It sounded good on paper. But I didn’t grow up in Pakistan, and that was all I could say to justify it afterwards. And it did: mini-skirts, bar dancing, sweaty men with chiselled bodies: a sexual revolution in the making! Why not? Screw the ramp, the prima donnas that hardly made the height standard, this was performance art. This was fun. And Levi’s 501 was all about fun, right?
We were launching the new Copper Collection recently in Karachi, getting hot and dirty and sweaty: what Dolce and Gabbana did with bikinis back in '99. But their willowy models were alone in a desert landscape in a stripped down jeep. We bronzed our bodies and stripped down in front of an audience of (frustrated) men, sans ramp, platform or stage: just a spotlight to keep the potential groping at bay.
Choreographer Fareiha Altaaf was there, along with her rival Imran Kureishi, to see Fahd Husseyn’s choreography debut. The fashion show was set up at Yousaf Bashir’s industrial art space The Commune. Once an LA-based designer and personal friend of Madonna, Sheryl Crow and Claire Forlani, Yousaf Bashir returned to Pakistan after a degrading interrogation under Homeland Security: he caught their suspicion when he didn’t show up at the 2002 Oscars.
Yousaf was determined to create a platform for emerging artists, which was exactly what The Commune was, except that it was totally dry. I had to rub down a sexy man’s sweaty body in front of 400 people, without a single drop of booze in my blood. The night was opened by Co-ven, an angry underground band from the 90’s, who have re-emerged on the rock scene a decade later, sounding softer, looking cleaner and practicing health consciousness. And then came the school girl strip tease. I also laughed and hooted, like everyone else.
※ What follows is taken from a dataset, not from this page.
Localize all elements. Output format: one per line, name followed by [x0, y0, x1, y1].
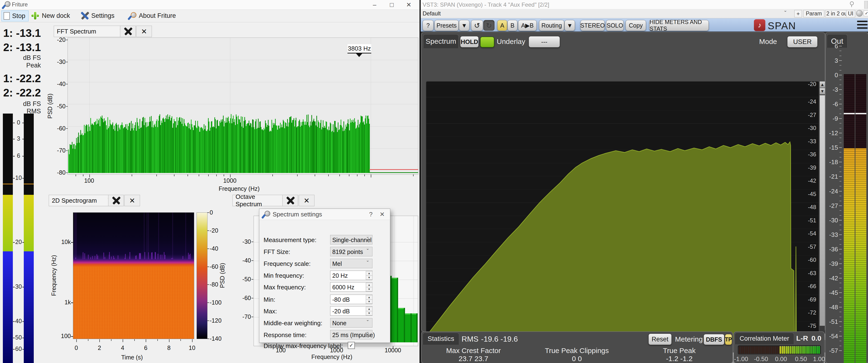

It didn’t hit me until I watch the Coyote Ugly sequence. Two girls in halters and mini’s do a bar number a la Jessica Simpson, slutty stilleto boots and all. And then a couple is sitting on the floor. He gets up, zips us his fly and winks at her. She smiles and rubs something off the corner of her mouth. This wasn’t about fashion or performance or art or even about fun. This was about filling up the fantasies of every brand manager, security guard, photographer and architect in the room. You see, sex is great, as long as it’s at arms’ length: performed by white people on TV or behind tightly closed doors. But bring it out in the open, throw it in people’s faces, and you’re either facing an arrest warrant like poor Richard Gere or receiving “make friendship” requests on Orkut the next day. So, we’re swinging, and in more ways than one. We’re swinging away from the past, away from Zia and fundamentalism and guilt, into a “liberal” future: another extreme which is hardly moderate or enlightened, yet.